# Cab carpet set.



## alexblack13 (Feb 10, 2013)

Hello folks.

Can anyone recommend a supplier of a decent quality carpet set for the cab of our new Transit? Looking on Ebay there are a few but I am worried about the fit and quality of the items.

Thanks in advance.

AB13


----------



## cabby (May 14, 2005)

You would be better off making a template of thick paper and ask a local carpet shop to make a set up for you, you can then choose the colour as well.

cabby


----------



## Happycampers (Mar 11, 2008)

You could give Gary a call here http://www.kustomsport.co.uk/.

Nice chap not sure on price but worth a try

Nigel


----------



## Spacerunner (Mar 18, 2006)

Try your local Ford main dealer.

I bought a fitted carpet for my Fiat from a spares department.
Good fit, waterproof backing, carpet screws and a nice Ducato logo.

Less than £35!!


----------



## cabby (May 14, 2005)

Dare I ask why a Ford Dealer had a Fiat part in his stores. :roll: :roll: 

cabby


----------



## VanFlair (Nov 21, 2009)

Cabby

I think spacerunner means try the a Ford dealer as the OP has a transit and he may get what he requires just as he did for his Fiat from a Fiat dealer.

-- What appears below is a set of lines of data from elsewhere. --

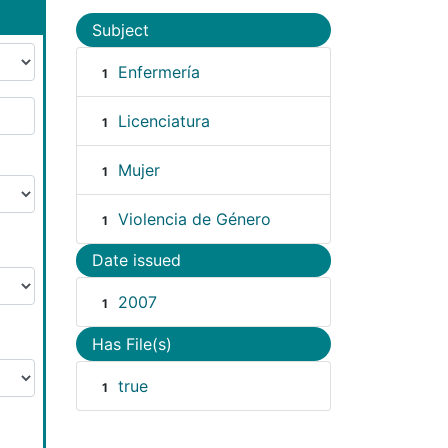
Subject
Enfermería
1
Licenciatura
1
Mujer
1
Violencia de Género
1
Date issued
2007
1
Has File(s)
true
1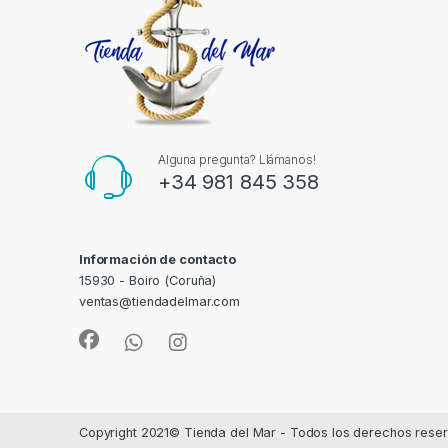
Alguna pregunta? Llámanos!
+34 981 845 358
Información de contacto
15930 - Boiro (Coruña)
ventas@tiendadelmar.com
Copyright 2021© Tienda del Mar - Todos los derechos rese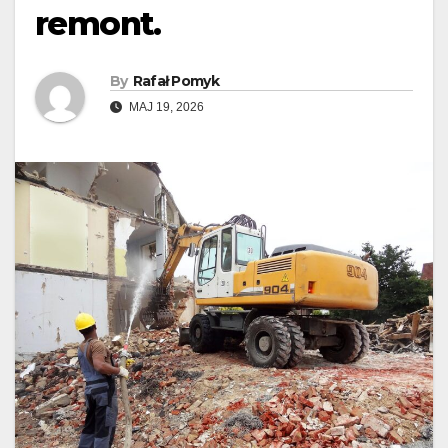
remont.
By
Rafał Pomyk
MAJ 19, 2026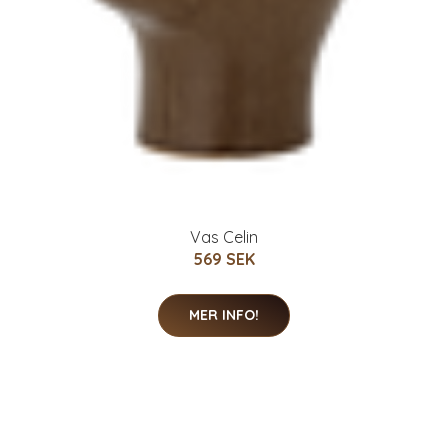
Vas Celin
569 SEK
MER INFO!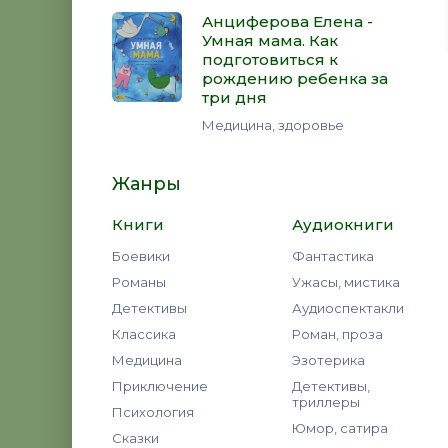
Анциферова Елена -
Умная мама. Как
подготовиться к
рождению ребенка за
три дня
Медицина, здоровье
Жанры
Книги
Аудиокниги
Боевики
Фантастика
Романы
Ужасы, мистика
Детективы
Аудиоспектакли
Классика
Роман, проза
Медицина
Эзотерика
Приключение
Детективы,
триллеры
Психология
Юмор, сатира
Сказки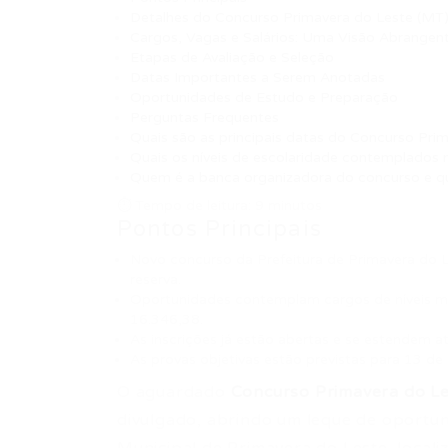
Detalhes do Concurso Primavera do Leste (M
Cargos, Vagas e Salários: Uma Visão Abrangen
Etapas de Avaliação e Seleção
Datas Importantes a Serem Anotadas
Oportunidades de Estudo e Preparação
Perguntas Frequentes
Quais são as principais datas do Concurso Pr
Quais os níveis de escolaridade contemplados n
Quem é a banca organizadora do concurso e qu
⏱ Tempo de leitura: 9 minutos
Pontos Principais
Novo concurso da Prefeitura de Primavera do L
reserva.
Oportunidades contemplam cargos de níveis mé
16.346,38.
As inscrições já estão abertas e se estendem 
As provas objetivas estão previstas para 13 de
O aguardado
Concurso Primavera do L
divulgado, abrindo um leque de oportuni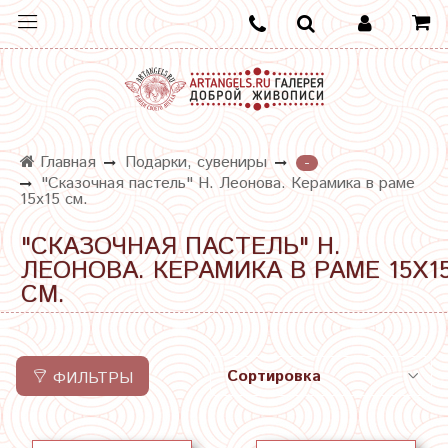
Главная
Подарки, сувениры
-
"Сказочная пастель" Н. Леонова. Керамика в раме
15х15 см.
"СКАЗОЧНАЯ ПАСТЕЛЬ" Н.
ЛЕОНОВА. КЕРАМИКА В РАМЕ 15Х1
СМ.
ФИЛЬТРЫ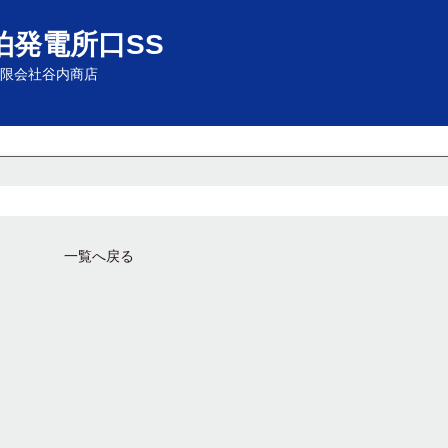
泊発電所口SS
限会社谷内商店
一覧へ戻る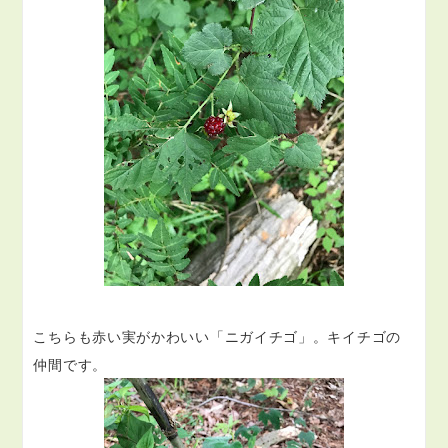
こちらも赤い実がかわいい「ニガイチゴ」。キイチゴの
仲間です。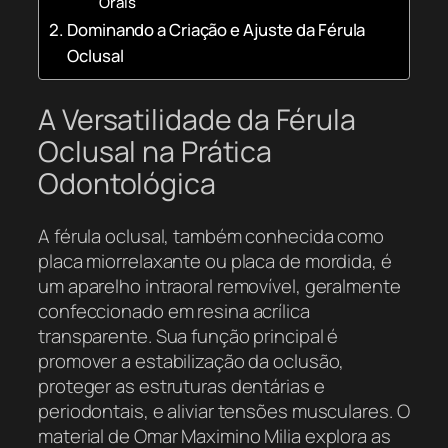
Orais
Dominando a Criação e Ajuste da Férula
Oclusal
A Versatilidade da Férula
Oclusal na Prática
Odontológica
A férula oclusal, também conhecida como
placa miorrelaxante ou placa de mordida, é
um aparelho intraoral removível, geralmente
confeccionado em resina acrílica
transparente. Sua função principal é
promover a estabilização da oclusão,
proteger as estruturas dentárias e
periodontais, e aliviar tensões musculares. O
material de Omar Maximino Milia explora as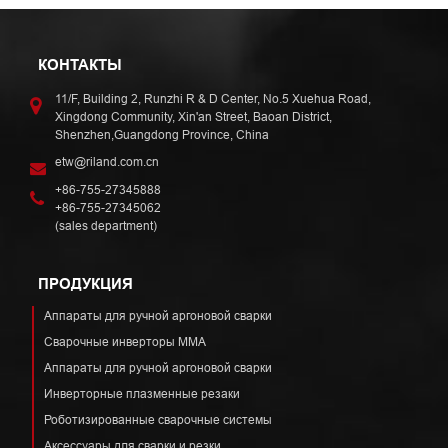
КОНТАКТЫ
11/F, Building 2, Runzhi R & D Center, No.5 Xuehua Road,
Xingdong Community, Xin'an Street, Baoan District,
Shenzhen,Guangdong Province, China
etw@riland.com.cn
+86-755-27345888
+86-755-27345062
(sales department)
ПРОДУКЦИЯ
Аппараты для ручной аргоновой сварки
Сварочные инверторы ММА
Аппараты для ручной аргоновой сварки
Инверторные плазменные резаки
Роботизированные сварочные системы
Аксессуары для сварки и резки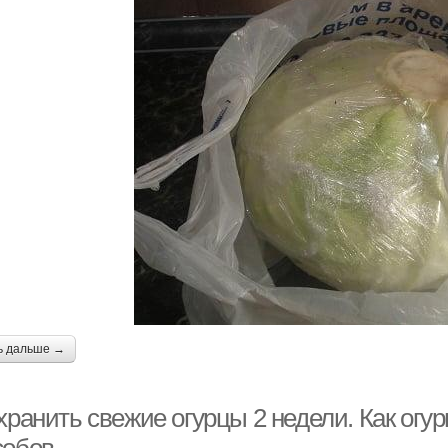
ь дальше →
хранить свежие огурцы 2 недели. Как огу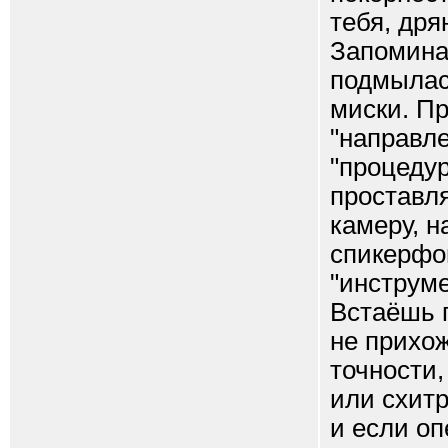
тебя, дря
Запоминай
подмылась
миски. П
"направле
"процедур
проставл
камеру, н
спикерфон
"инструм
Встаёшь 
не прихож
точности
или схит
и если оп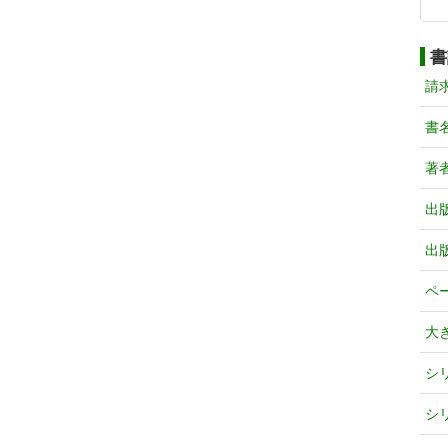
書
請
書
著
出
出
ペ
大
シ
シ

Or I could be wrong, in which case I am with you.

Martin


----------



## nukeadmin (Oct 10, 2003)

or try this guy, he used to advertise on here
http://www.bespokerugs.com/caravans_and_motorhomes.php


----------



## alexblack13 (Feb 10, 2013)

Tried Ford. Nothing offered as an optional extra..

Will try the links given

Thanks to all..

AB13


----------



## alexblack13 (Feb 10, 2013)

Drawing a blank here. No answers to my emails so far. Looks like an ebay job.... :? 

Thanks to all who answered. :wink: 

AB13


----------